Looking for a cheap, reliable TTL wireless trigger.

Any thoughts on either of these or is there something else around the same price range I should consider ?


----------



## keithfullermusic (Aug 22, 2012)

look at this thread (http://www.canonrumors.com/forum/index.php?topic=8821.0) - these retail for $100. you get two, and each is a receiver and transmitter. HSS, ETTL, ratios, manual, groups, and all from the in-camera menu.


----------



## Chopper (Aug 23, 2012)

Cheers mate - they look the goods. Seeing im very new to off camera flash I wouldn't really know what to look for except for the fact that I would like TTL to allow myself to learn more before I go full manual. 

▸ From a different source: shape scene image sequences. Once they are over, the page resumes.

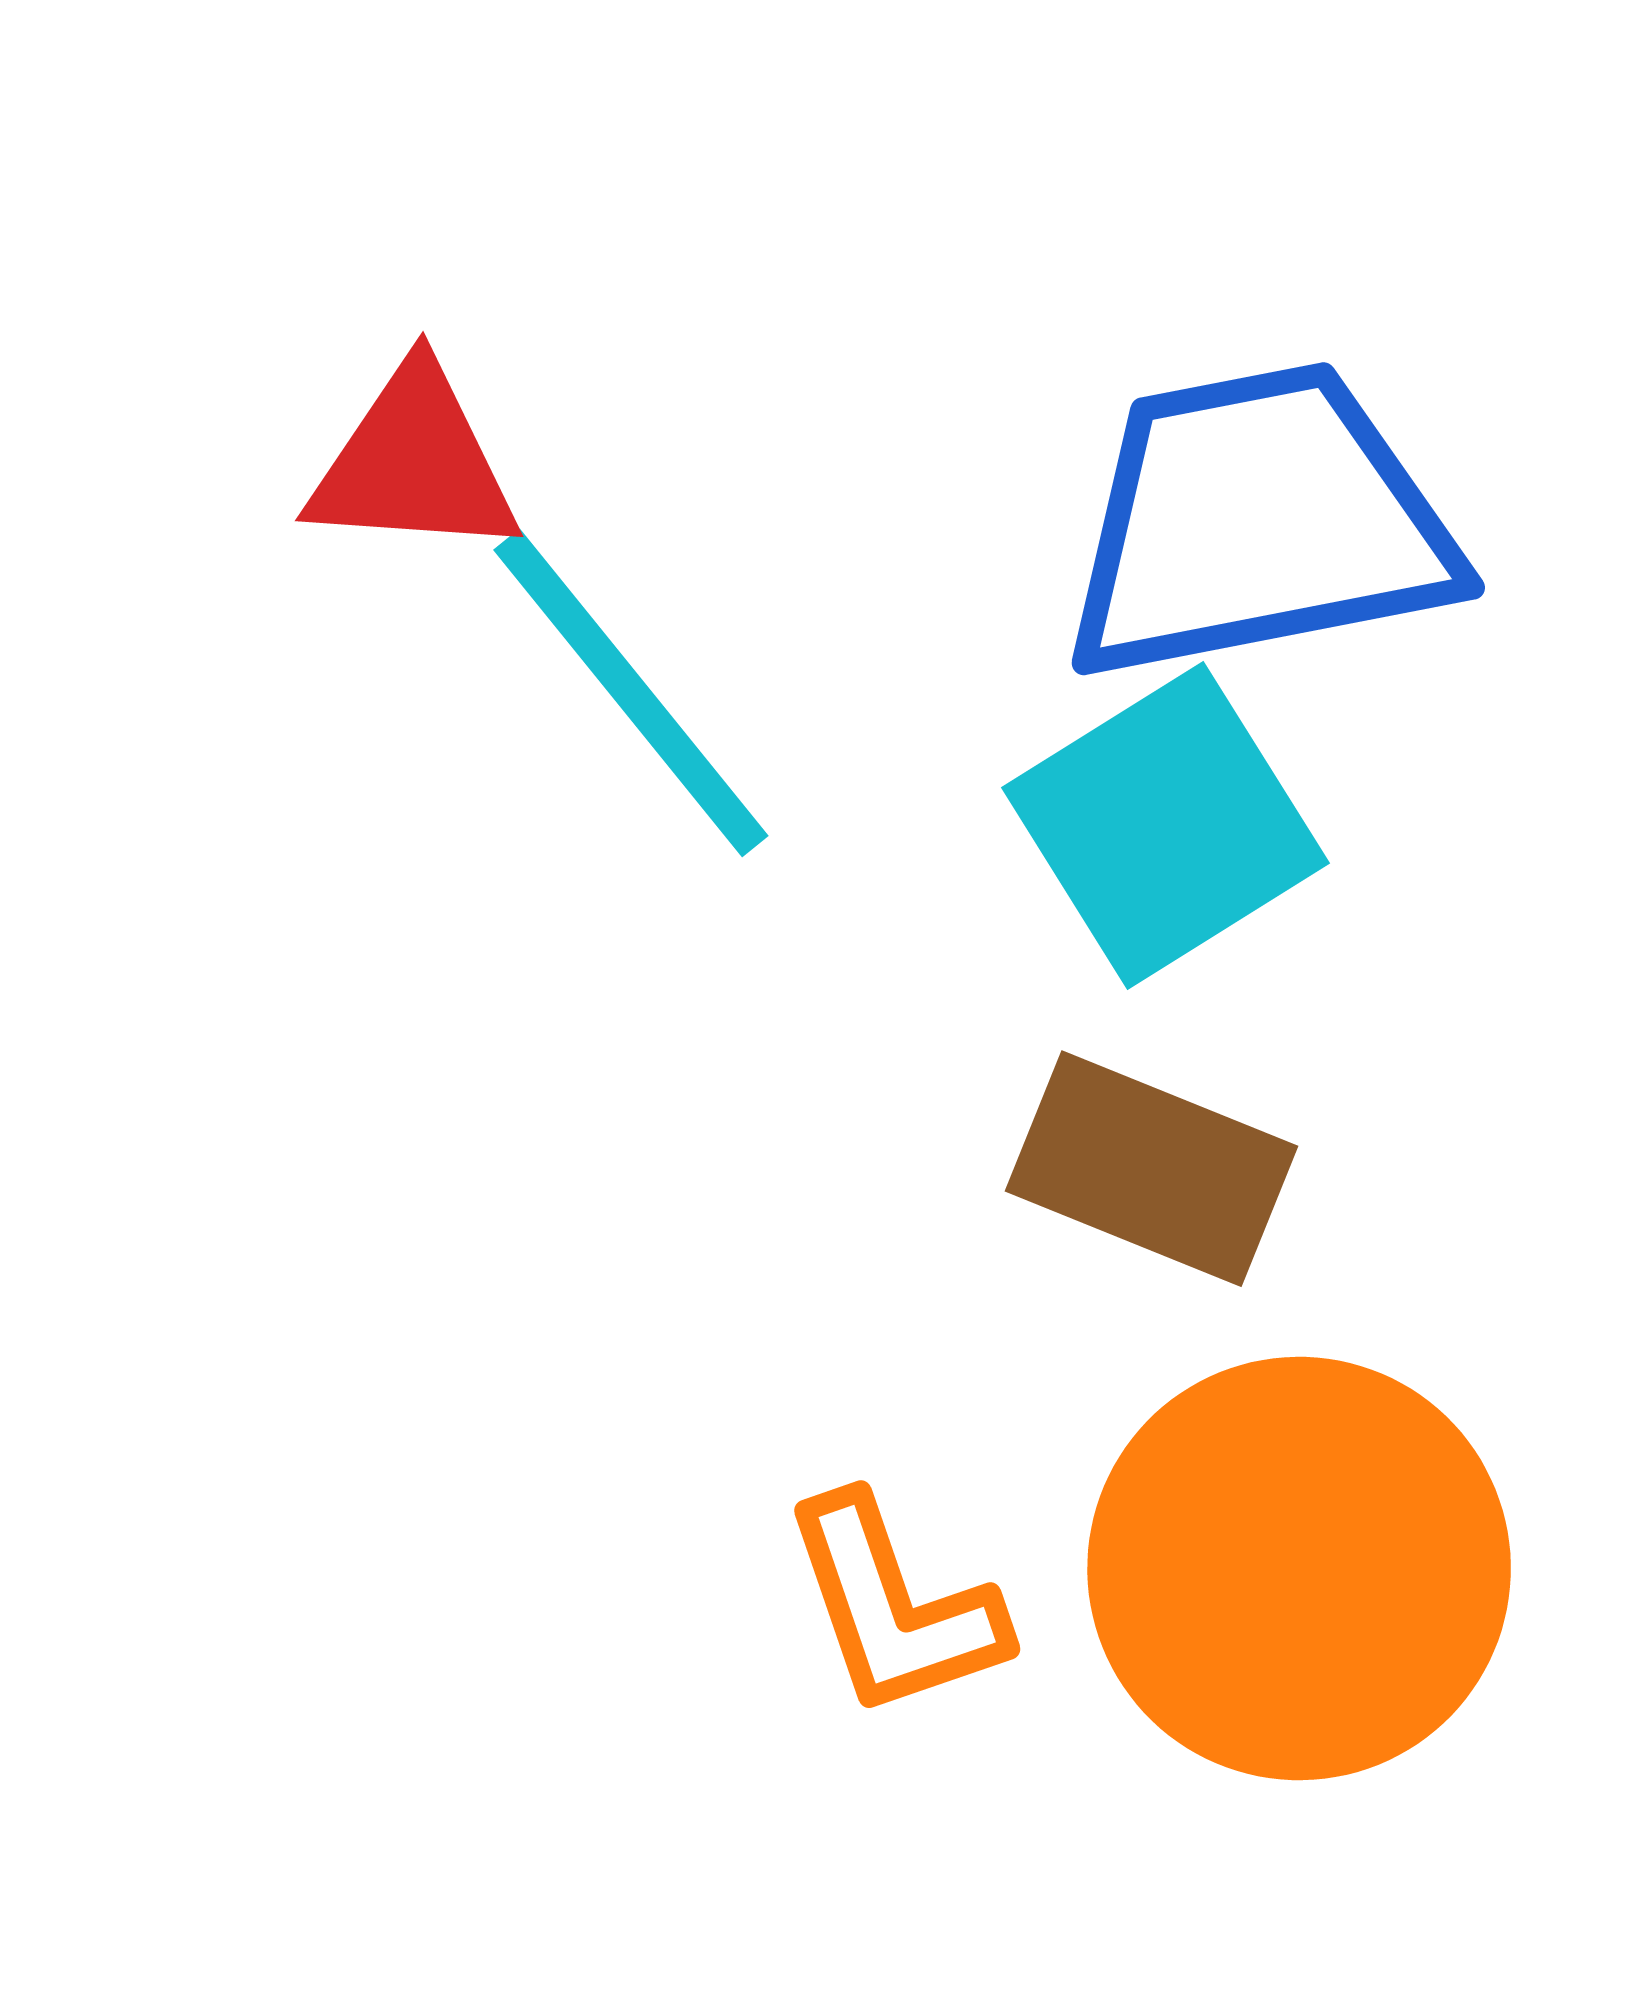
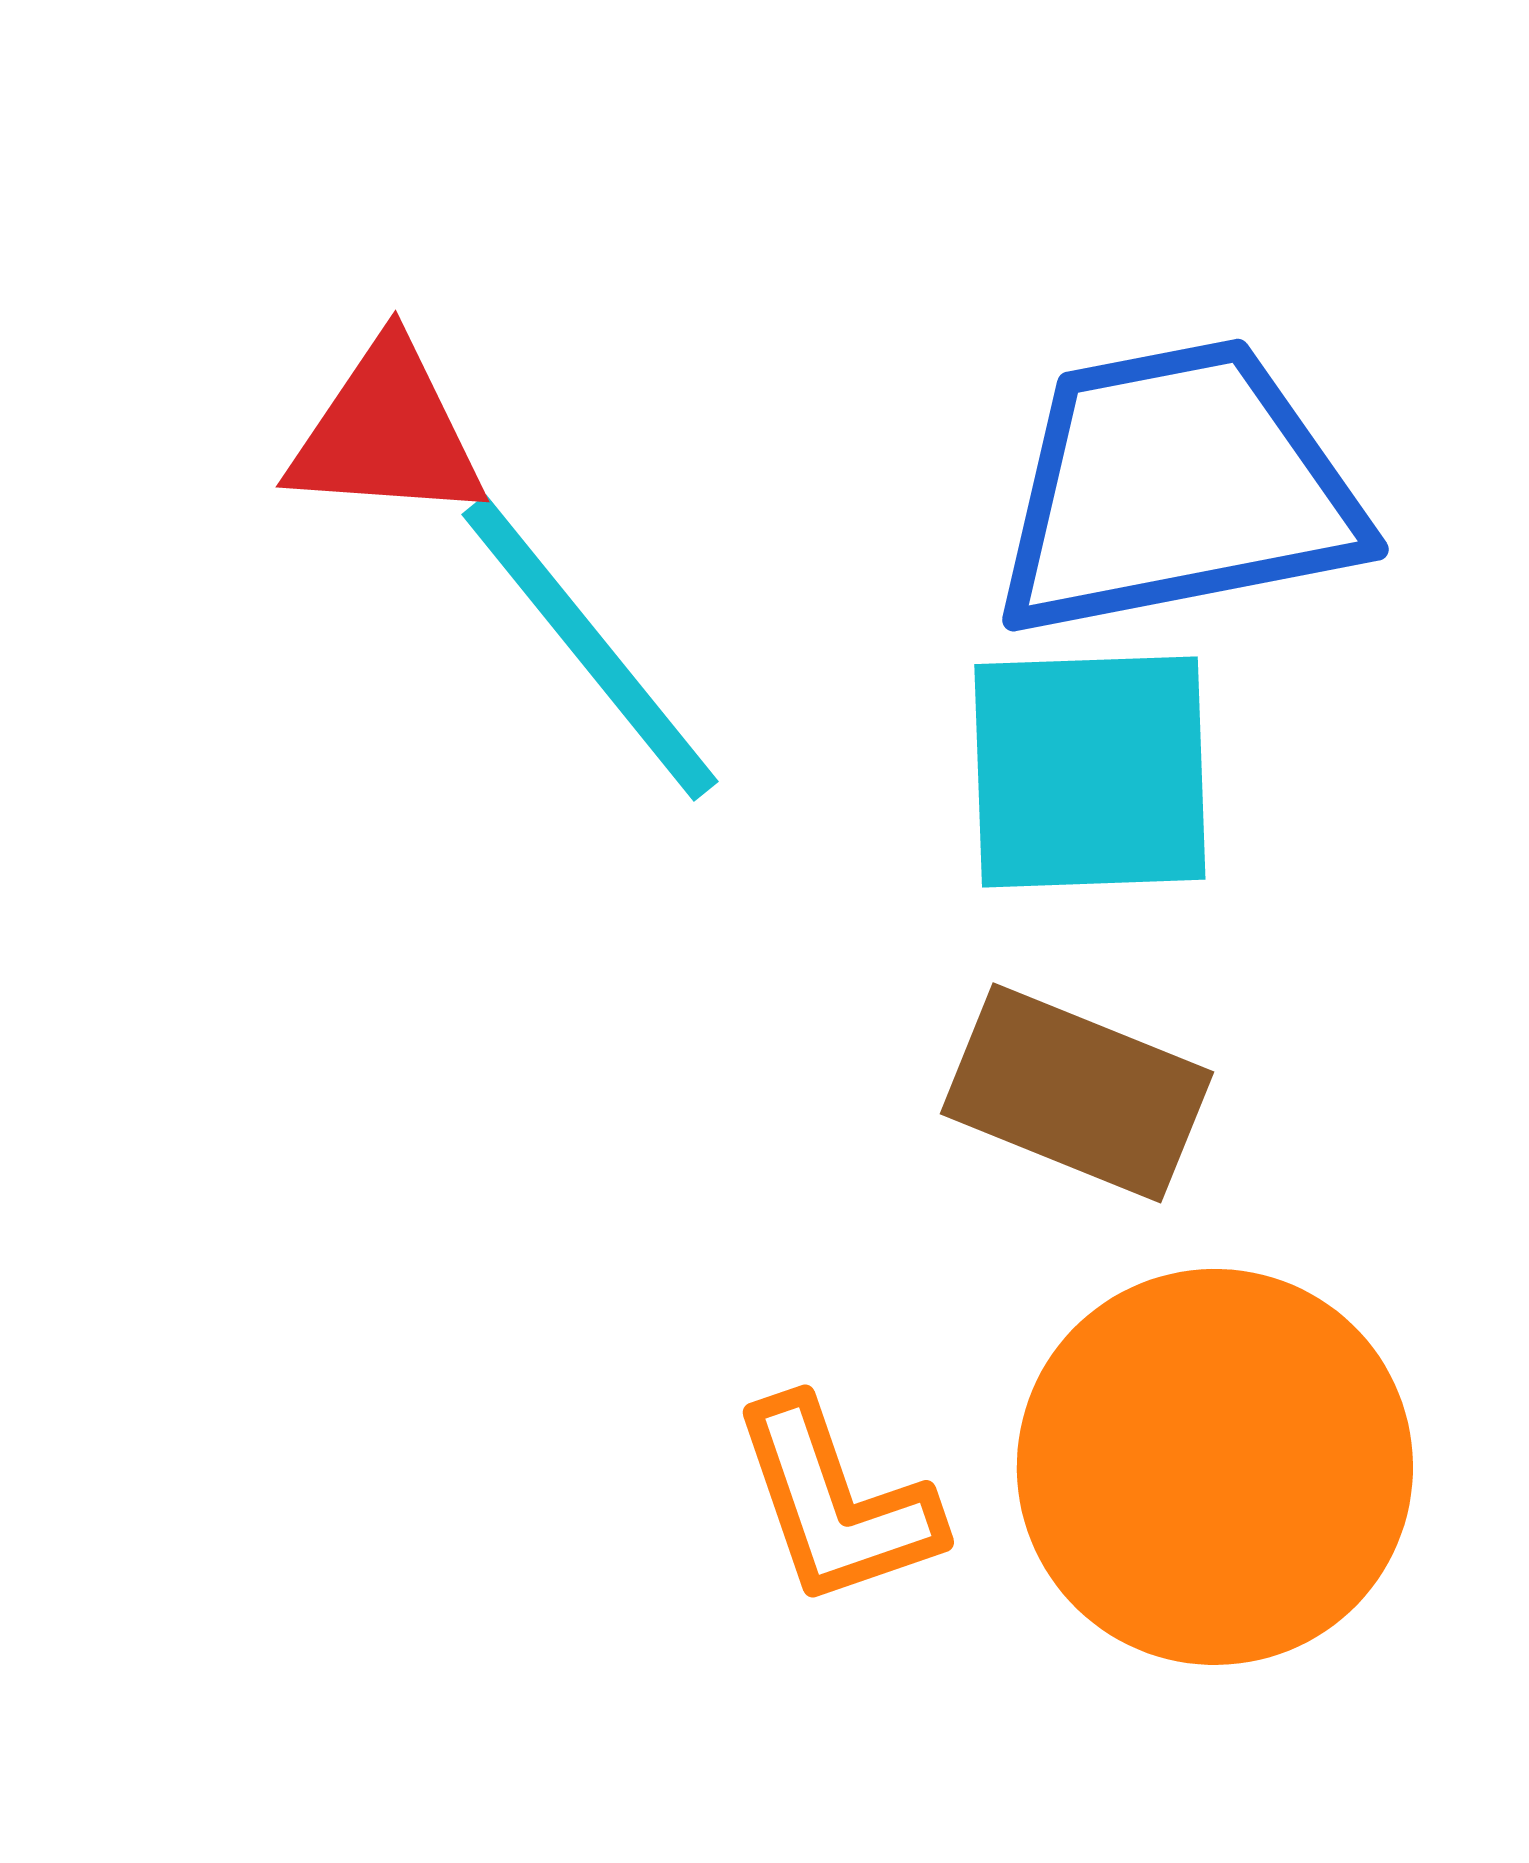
cyan square: (1165, 825) -> (1090, 772), turned 30

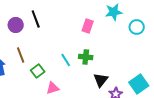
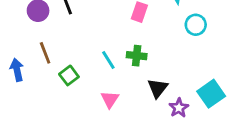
cyan circle: (137, 27) -> (196, 25), moved
pink triangle: (53, 88) -> (110, 99), moved, turned -40

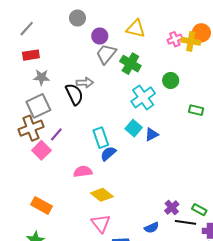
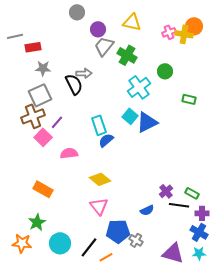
gray line: (27, 29) -> (15, 36), moved, turned 35
blue triangle: (152, 134) -> (147, 122), size x1.6
pink semicircle: (83, 172) -> (69, 153), moved

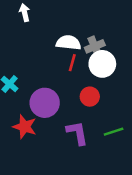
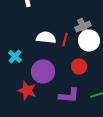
white semicircle: (68, 43) -> (46, 38), moved
purple L-shape: (77, 133) -> (69, 96), turned 105

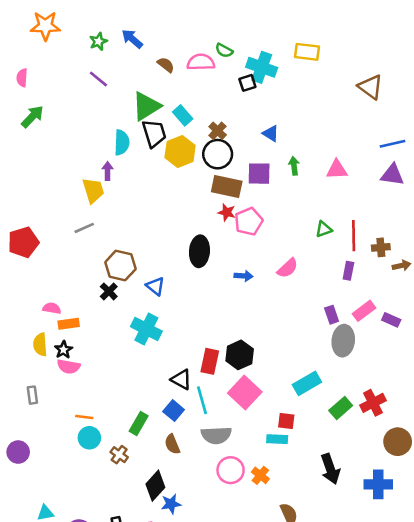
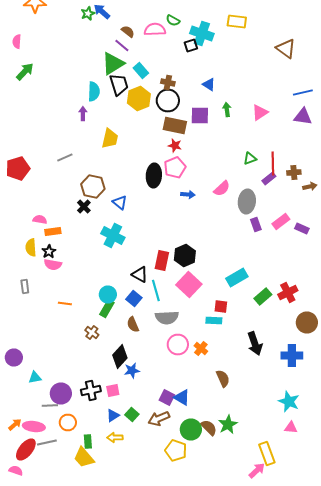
green star: (98, 41) -> (88, 14), moved
purple line: (98, 79) -> (122, 46), moved
brown cross: (218, 131) -> (168, 82), turned -32
pink triangle: (337, 170) -> (260, 112), turned -30
yellow trapezoid: (93, 190) -> (110, 138), moved, turned 30
pink pentagon: (249, 221) -> (175, 168), moved
purple rectangle: (348, 271) -> (269, 178), moved, turned 40
gray ellipse: (343, 341) -> (247, 202), moved
cyan circle: (89, 438) -> (108, 294), moved
purple circle: (18, 452) -> (14, 358), moved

Can't find any in Australia so just purchased a set from HK via ebay.

Thanks again for the very informative link you posted


----------



## keithfullermusic (Aug 23, 2012)

Chopper said:


> Cheers mate - they look the goods. Seeing im very new to off camera flash I wouldn't really know what to look for except for the fact that I would like TTL to allow myself to learn more before I go full manual.
> 
> Can't find any in Australia so just purchased a set from HK via ebay.
> 
> Thanks again for the very informative link you posted



You will really like ettl with off camera flash, or at least the ability to adjust the flash settings from your camera. Lighting off camera varies incredibly with varying distance, especially if your subject is close to the light source (inverse square law), so have the camera adjust the flash output is huuuuuuuge.

I know a lot of guys swear by manual flash, and I agree to a certain extent, but if you're outdoors doing portraits ettl is absolutely amazing and an incredible time saver.


----------